Who actually runs Best of Ocean City, and does that matter?
OceanCity.com does, a dedicated resort-destination site, not a regional newspaper or statewide outlet. That distinction shapes the category list itself. Boardwalk is its own group precisely because Ocean City's economy runs on visitor foot traffic, something a general business-awards ballot in, say, Baltimore would never need as a category.
What's the difference between this and a statewide Maryland best-of program?
Scope. A statewide program spans dozens of unrelated markets and usually skips a boardwalk category entirely because most Maryland towns don't have one. Best of Ocean City is built around exactly one resort economy, so a bar poll here is competing against other Ocean City bars, not against bars in Frederick or Annapolis.

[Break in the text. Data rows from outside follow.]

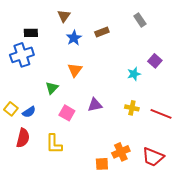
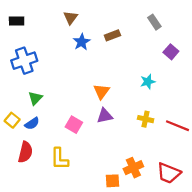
black rectangle: (31, 33) -> (17, 21), moved
purple square: (155, 61) -> (171, 52), moved
orange triangle: (75, 70) -> (101, 92), moved
green triangle: (52, 88) -> (35, 98), moved

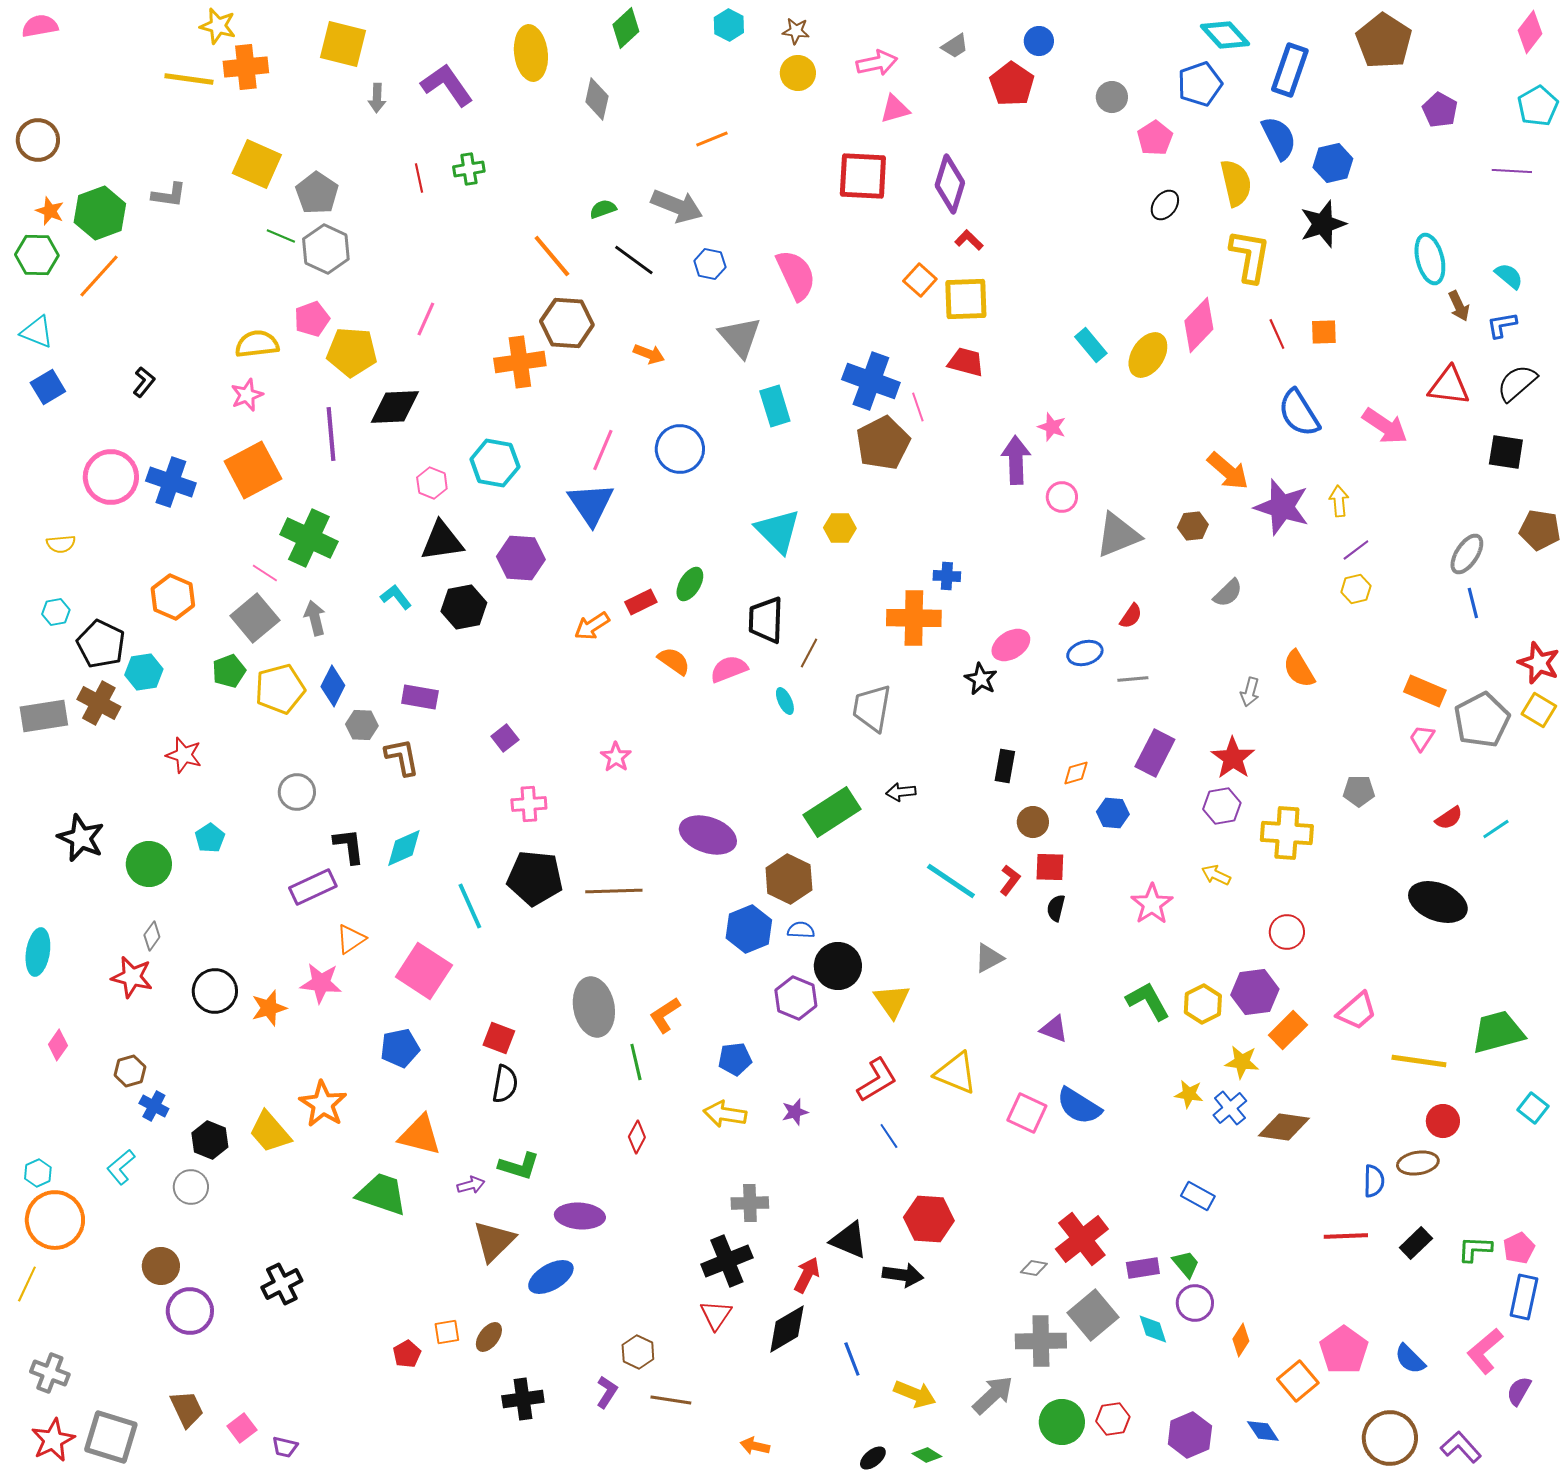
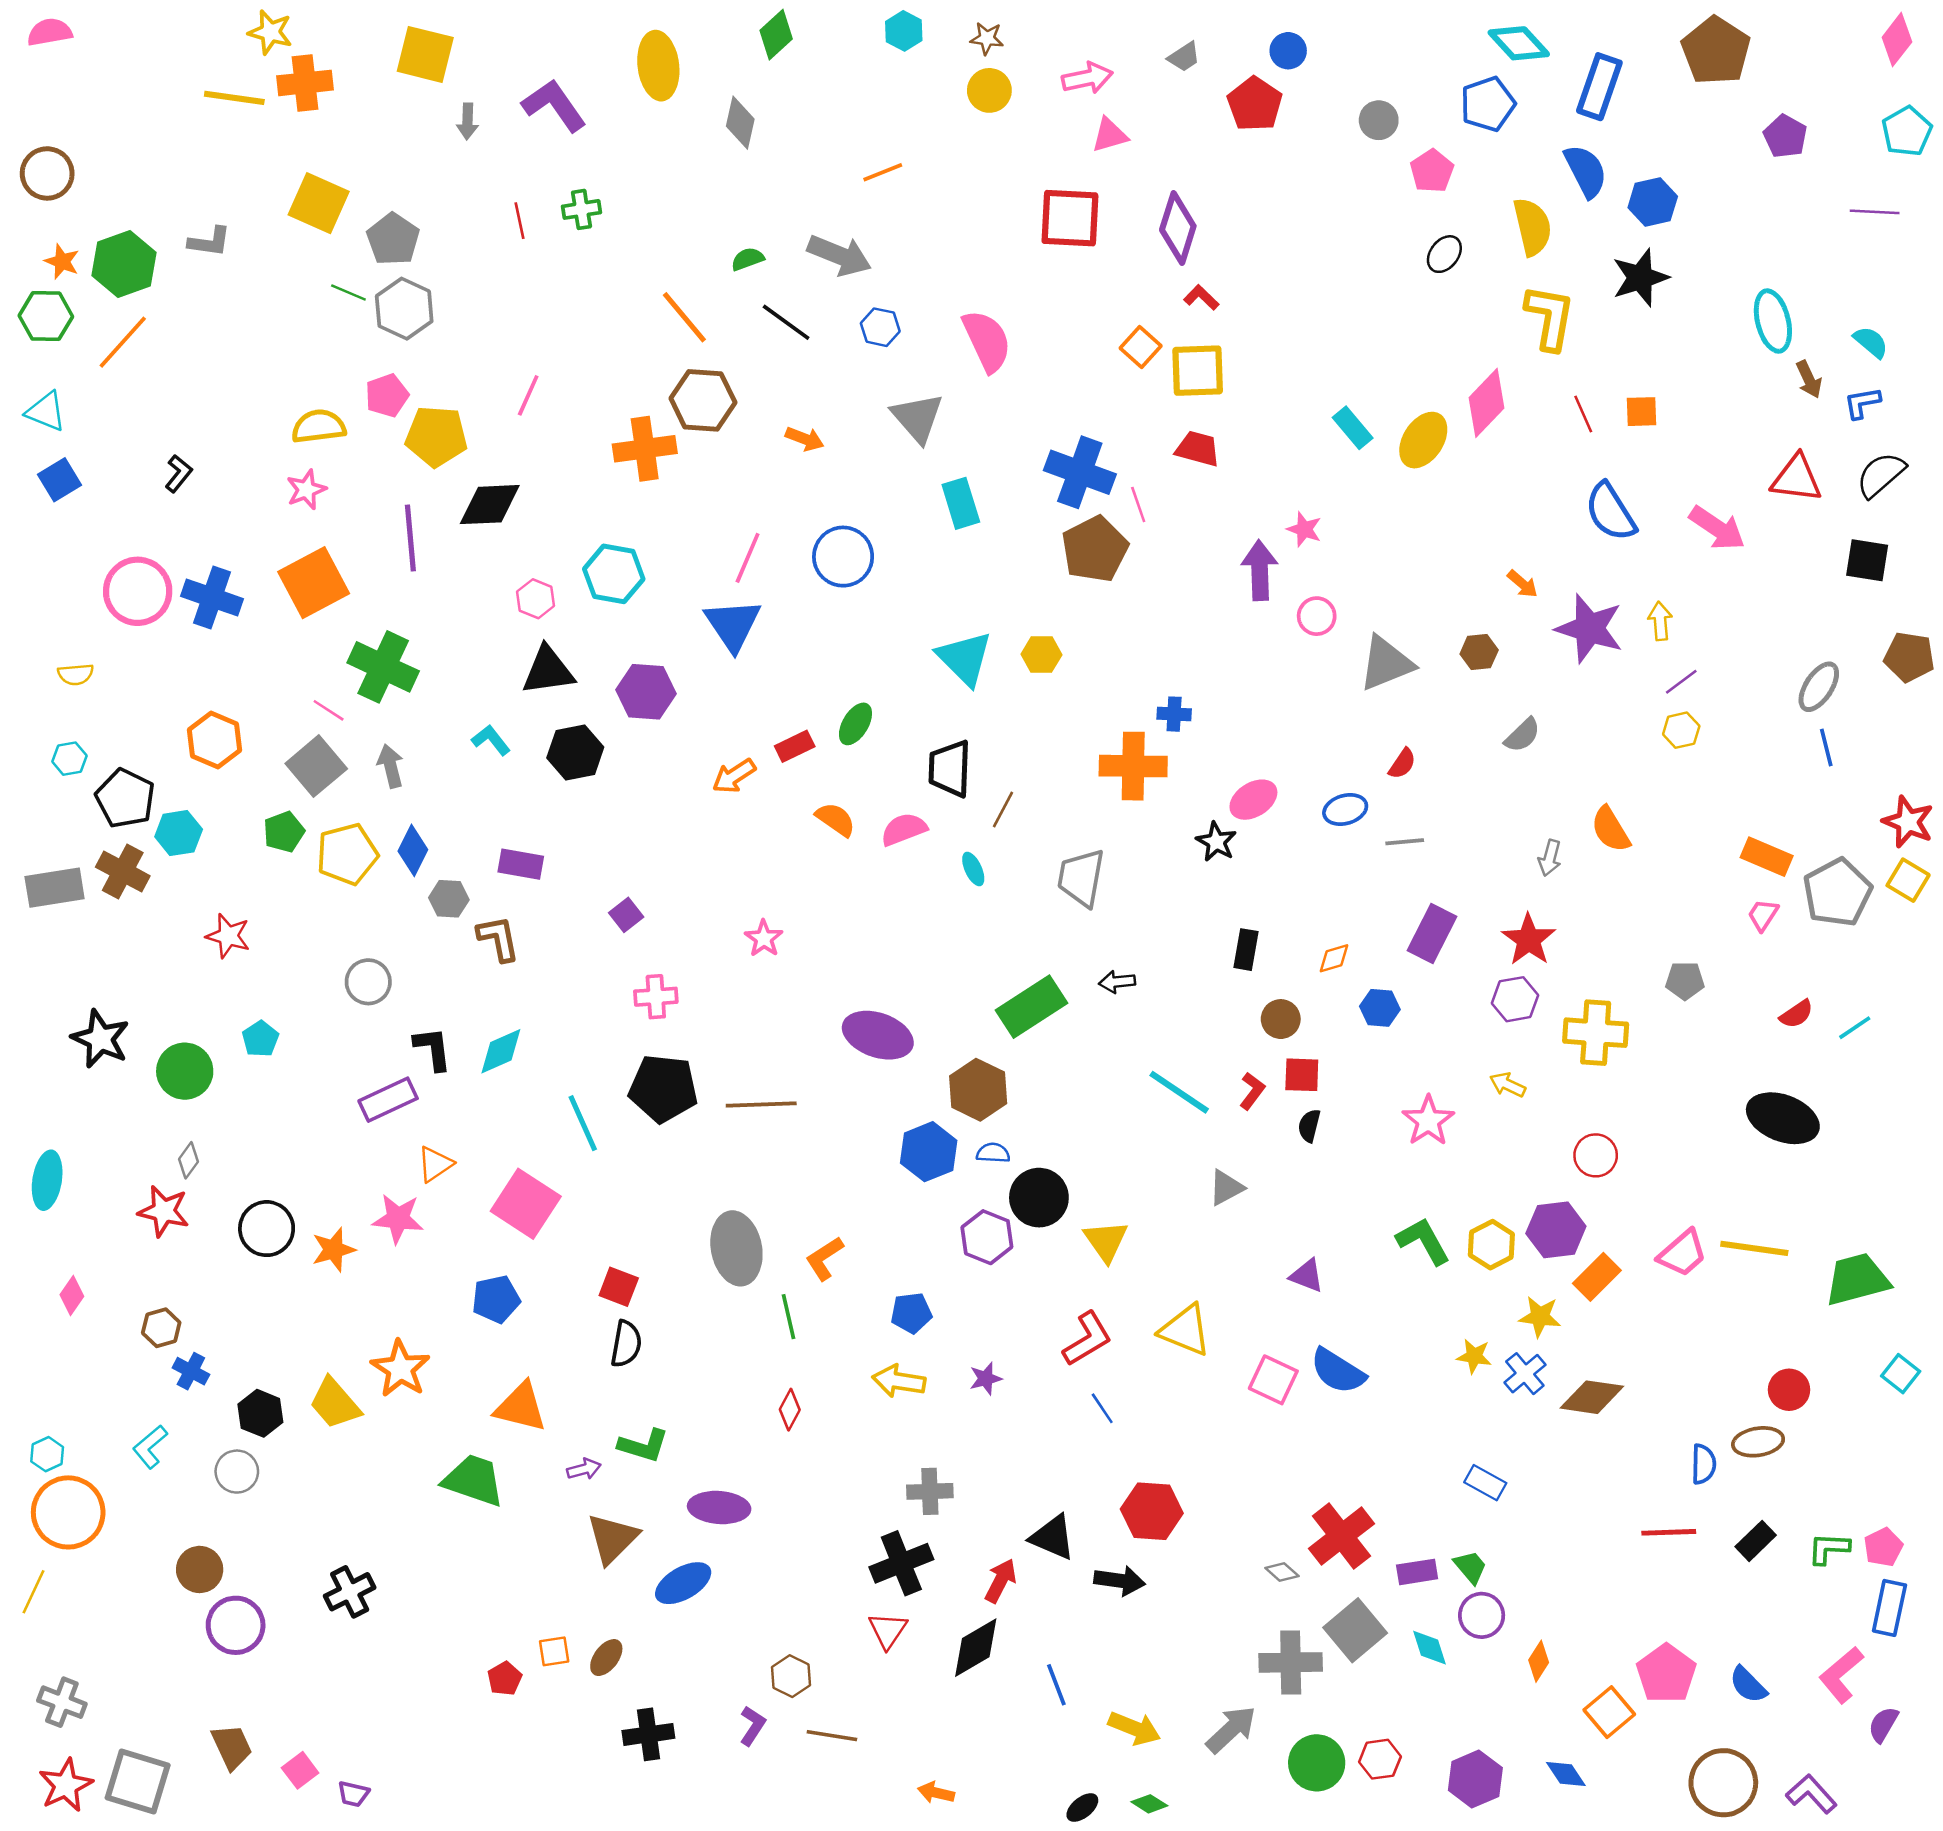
orange arrow: (1228, 471) -> (1522, 584), size x0.6
yellow line: (1419, 1061) -> (1754, 1248), moved
gray diamond: (1034, 1268) -> (1282, 1572), turned 32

Do inland Worcester County businesses fit into this contest at all?
Some do, depending on category and customer base. A Berlin restaurant or a Snow Hill service business can be listed if OceanCity.com includes it, but the program's center of gravity is the boardwalk and beach corridor. A Snow Hill business should expect a smaller, more local-network campaign than a beachfront restaurant chasing visitor traffic.
What happens if a business promotes the wrong poll link by mistake?
Votes land in the wrong category and don't count toward the intended listing. With 42 separate polls live simultaneously, this is the single most common way a well-intentioned campaign wastes its own reach. Double-check the poll name and category label every time a link goes out, not just on launch day.

Sources

Last reviewed June 2026. Contest dates, rules and vote caps change each season — always confirm the current rules on the official contest page before you vote.